■ **Required action**: All that is needed is the number of lines in the records that contain the word "mmHg", stated without anything else.
┄┄┄┄┄┄┄┄┄┄
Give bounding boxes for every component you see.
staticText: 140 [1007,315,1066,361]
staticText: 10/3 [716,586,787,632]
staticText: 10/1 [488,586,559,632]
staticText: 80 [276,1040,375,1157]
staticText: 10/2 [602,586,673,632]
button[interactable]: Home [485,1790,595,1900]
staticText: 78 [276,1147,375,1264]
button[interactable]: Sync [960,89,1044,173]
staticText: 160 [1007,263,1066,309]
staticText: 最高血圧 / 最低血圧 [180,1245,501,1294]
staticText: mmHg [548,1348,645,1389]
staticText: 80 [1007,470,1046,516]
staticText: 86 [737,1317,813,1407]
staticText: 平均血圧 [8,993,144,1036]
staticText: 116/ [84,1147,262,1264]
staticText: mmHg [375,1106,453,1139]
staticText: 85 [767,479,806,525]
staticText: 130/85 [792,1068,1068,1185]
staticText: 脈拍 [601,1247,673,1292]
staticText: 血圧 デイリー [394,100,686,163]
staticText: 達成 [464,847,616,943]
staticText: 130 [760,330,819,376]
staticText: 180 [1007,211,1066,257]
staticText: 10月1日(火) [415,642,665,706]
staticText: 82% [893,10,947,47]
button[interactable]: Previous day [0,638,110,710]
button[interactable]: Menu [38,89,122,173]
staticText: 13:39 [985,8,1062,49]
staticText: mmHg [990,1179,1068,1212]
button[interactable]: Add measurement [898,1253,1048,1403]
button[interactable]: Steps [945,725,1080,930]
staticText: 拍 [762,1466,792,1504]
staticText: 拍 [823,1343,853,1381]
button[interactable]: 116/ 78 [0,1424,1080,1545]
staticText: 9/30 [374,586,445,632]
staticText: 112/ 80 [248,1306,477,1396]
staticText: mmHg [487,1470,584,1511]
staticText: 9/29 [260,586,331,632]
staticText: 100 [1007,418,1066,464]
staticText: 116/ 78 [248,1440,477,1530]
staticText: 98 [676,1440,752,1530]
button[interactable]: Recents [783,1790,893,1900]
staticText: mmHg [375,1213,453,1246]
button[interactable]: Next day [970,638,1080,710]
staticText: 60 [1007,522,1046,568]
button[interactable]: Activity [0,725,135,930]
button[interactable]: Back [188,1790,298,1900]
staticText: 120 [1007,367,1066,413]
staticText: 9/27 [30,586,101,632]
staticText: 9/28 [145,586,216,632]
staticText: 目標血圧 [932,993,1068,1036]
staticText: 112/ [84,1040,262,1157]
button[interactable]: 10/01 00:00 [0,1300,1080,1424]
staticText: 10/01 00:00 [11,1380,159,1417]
┄┄┄┄┄┄┄┄┄┄
■ **Your solution**: 5